Metaphysical Grounding

Metaphysical ground is supposed to be a distinctive metaphysical kind of determination. It is or underwrites constitutive explanations. These explanations answer questions asking in virtue of what something is so. For example, suppose that an act is pious just in case it is loved by the gods. Following Socrates, one might still ask whether an act is pious because the gods love it or whether it is loved by the gods because it is pious. This may be interpreted as a question of ground. Then, one answer is that what the gods love grounds what is pious. And an alternative answer is that what is pious grounds what the gods love. Either way, Socrates’s question concerns what something’s being pious consists in, or what it holds in virtue of, or what grounds it.
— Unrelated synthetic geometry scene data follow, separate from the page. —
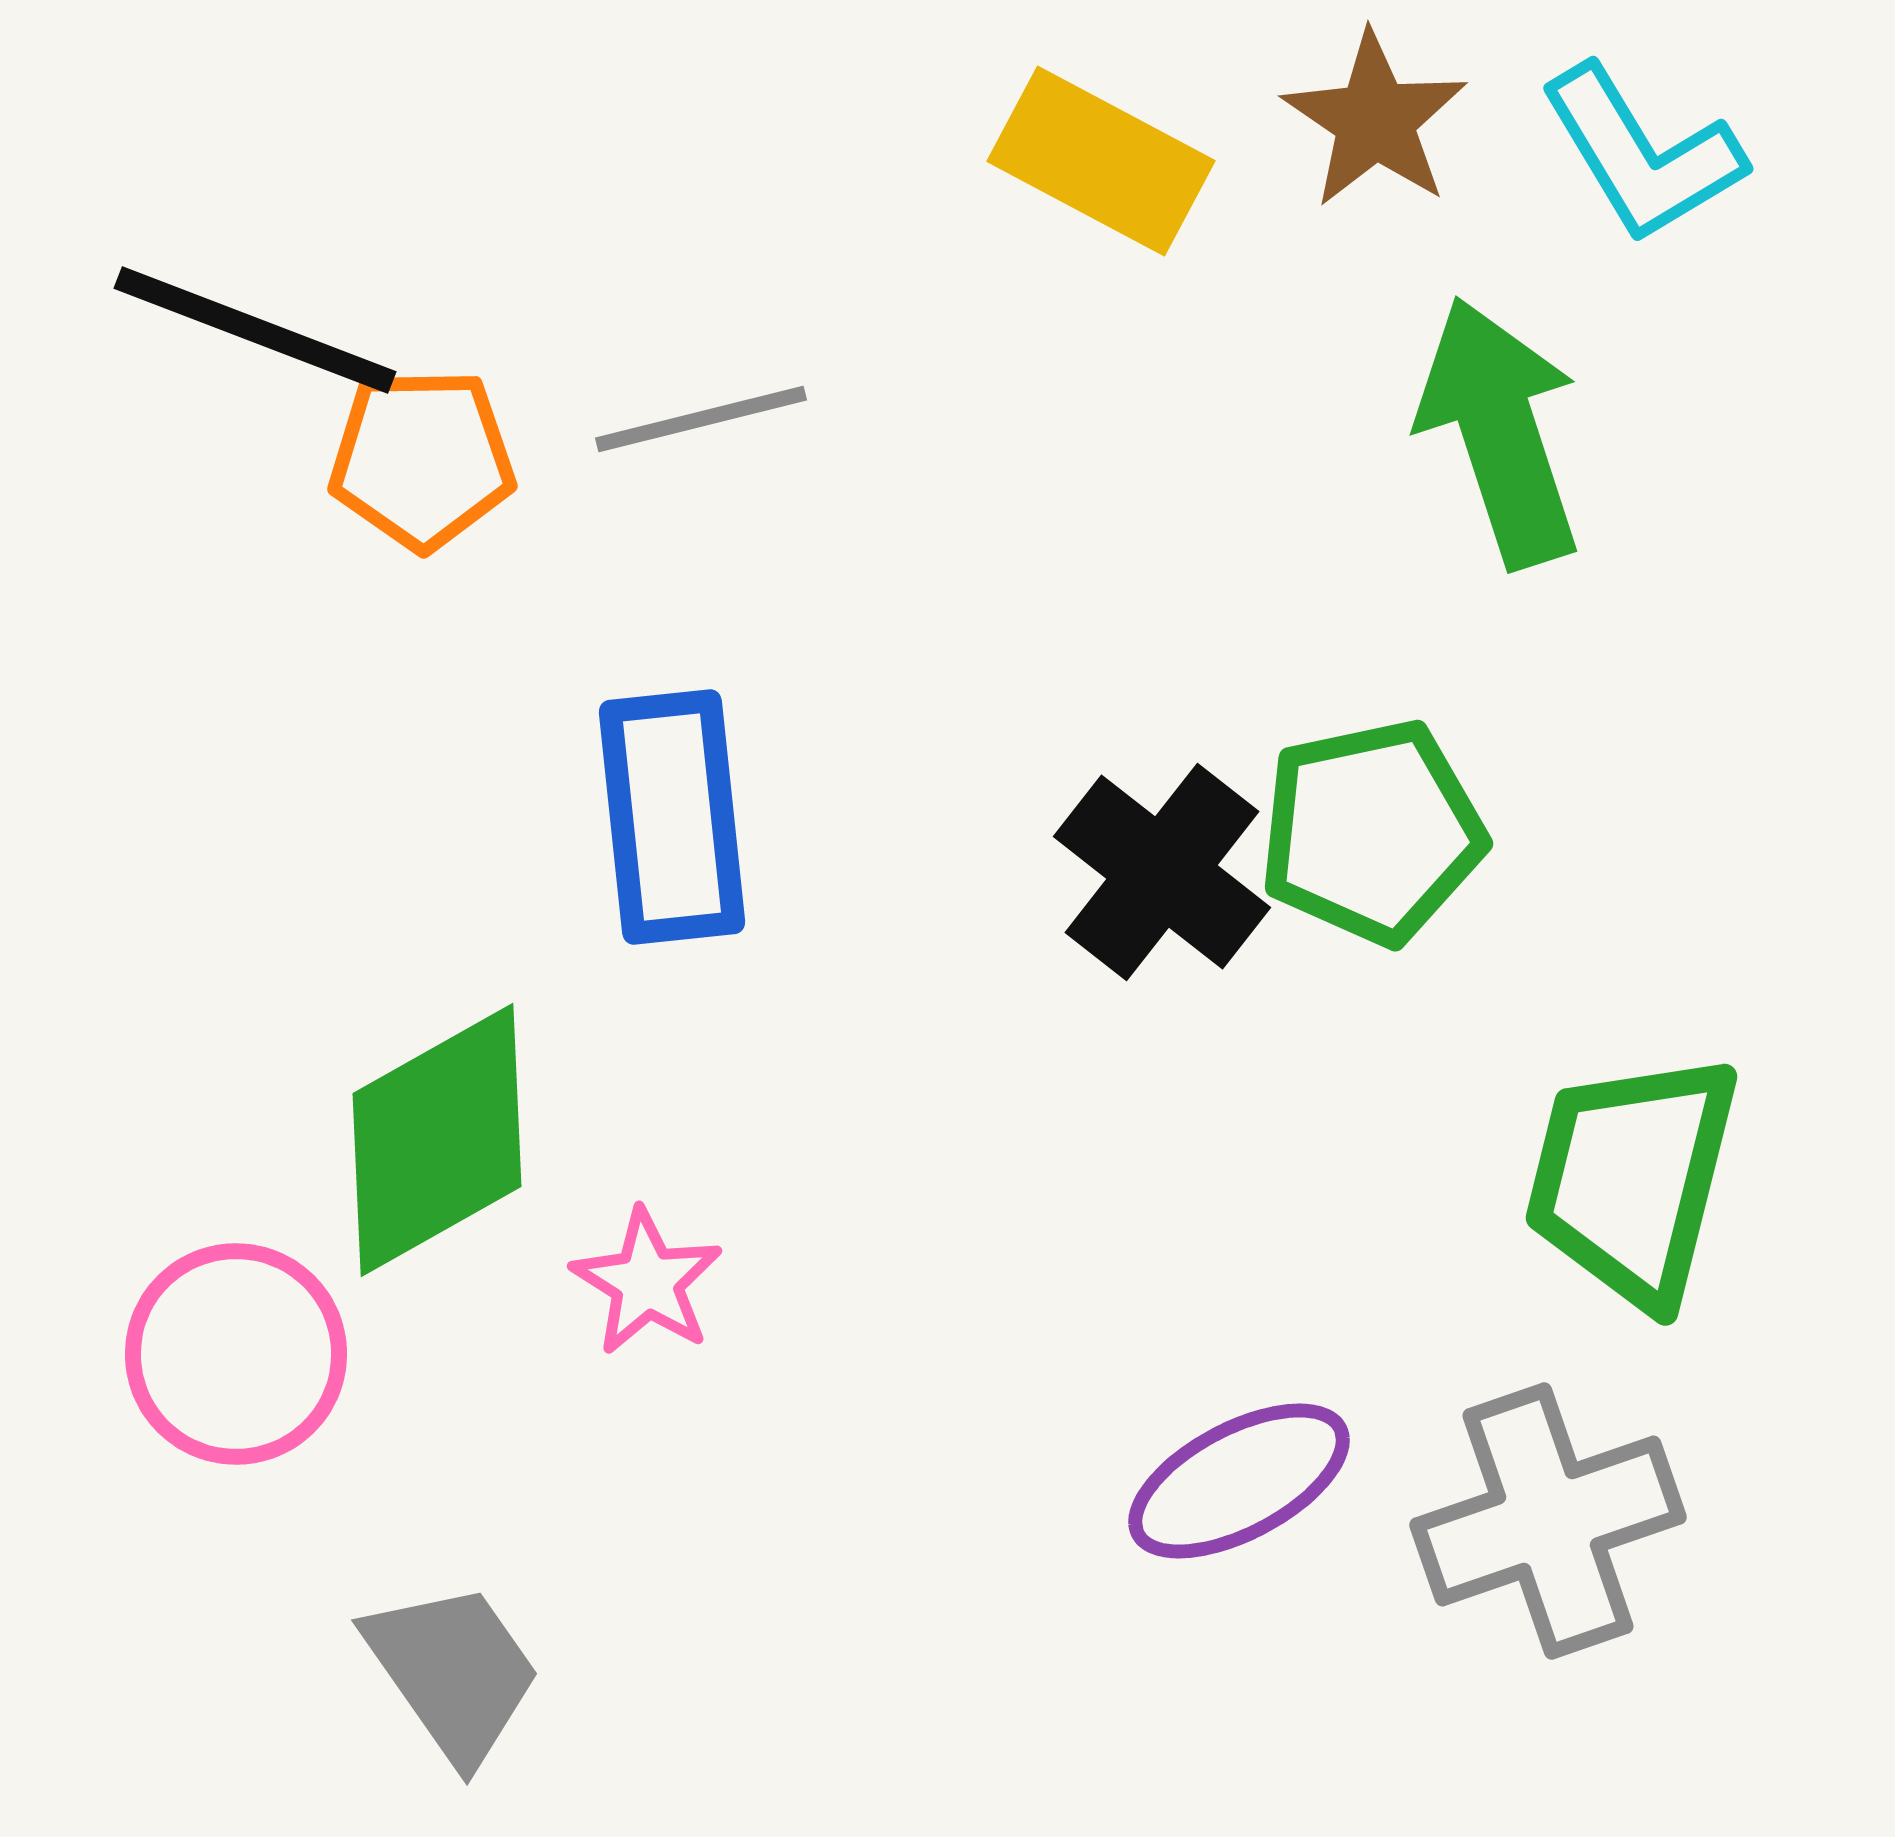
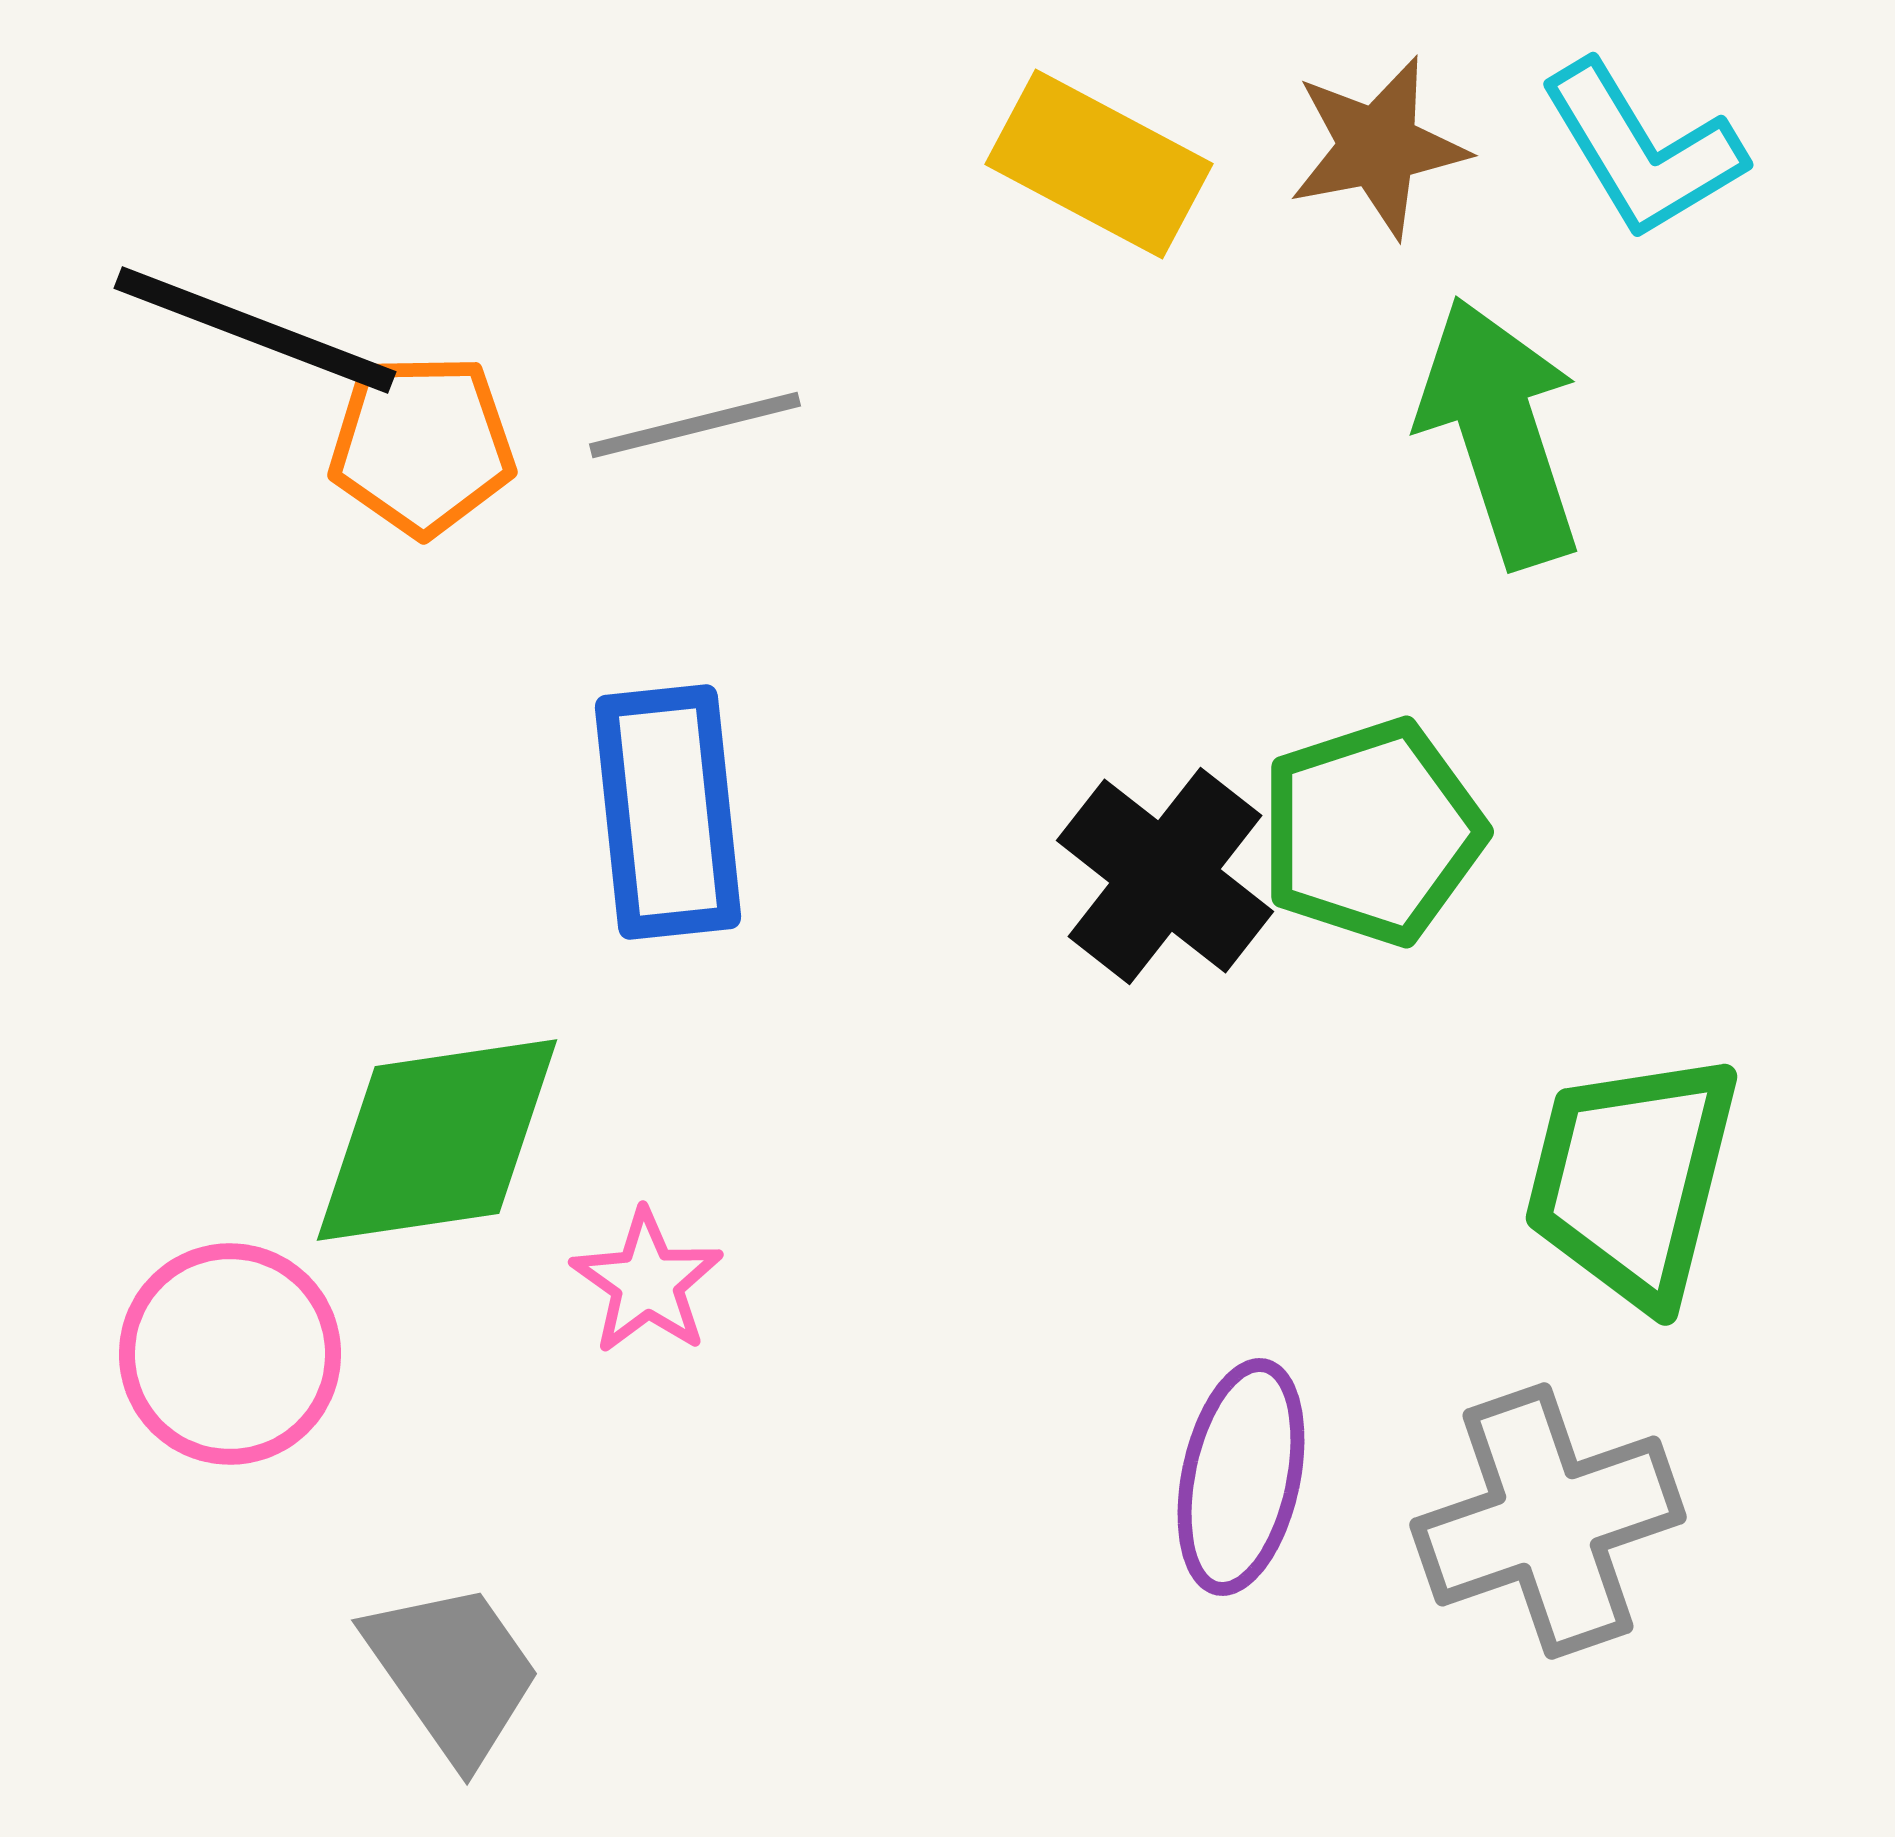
brown star: moved 3 px right, 27 px down; rotated 27 degrees clockwise
cyan L-shape: moved 4 px up
yellow rectangle: moved 2 px left, 3 px down
gray line: moved 6 px left, 6 px down
orange pentagon: moved 14 px up
blue rectangle: moved 4 px left, 5 px up
green pentagon: rotated 6 degrees counterclockwise
black cross: moved 3 px right, 4 px down
green diamond: rotated 21 degrees clockwise
pink star: rotated 3 degrees clockwise
pink circle: moved 6 px left
purple ellipse: moved 2 px right, 4 px up; rotated 50 degrees counterclockwise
Once one has the notion of ground, one will likely find it involved in many of philosophy’s big questions. In ethics, the question might be whether an action’s maximizing goodness grounds its rightness. In epistemology, the question might be whether a process producing a belief grounds its justification. In language, the question might whether what a speaker means in uttering a sentence grounds its meaning. In law, the question might be whether social and institutional facts ground the legal facts. In metaphysics, the question might be whether physical facts ground all the rest. In mind, the question might be whether a representation’s content grounds its phenomenal character. The list could go on. The extraordinary range and ambition of these questions of ground explains continued interest in them. But only recently have some philosophers viewed these questions as concerning ground as such. This growing self-consciousness is moving more philosophers to view ground as a topic worthy of study. Much of the recent literature on ground has focused on exploring its structure (Structure) and its connections to other notions (Connections). These explorations spring from the hope that clarifying ground will help clarify the big questions it helps express. Some of the literature on ground explores these applications to the big questions (Applications). But there are also skeptics who challenge ground’s grand pretensions. Some of these skeptics doubt ground’s usefulness for clarifying the big questions. Other skeptics doubt that ground is even intelligible. This has led to a vigorous debate over whether ground deserves the attention it receives (Skepticism and Anti-Skepticism).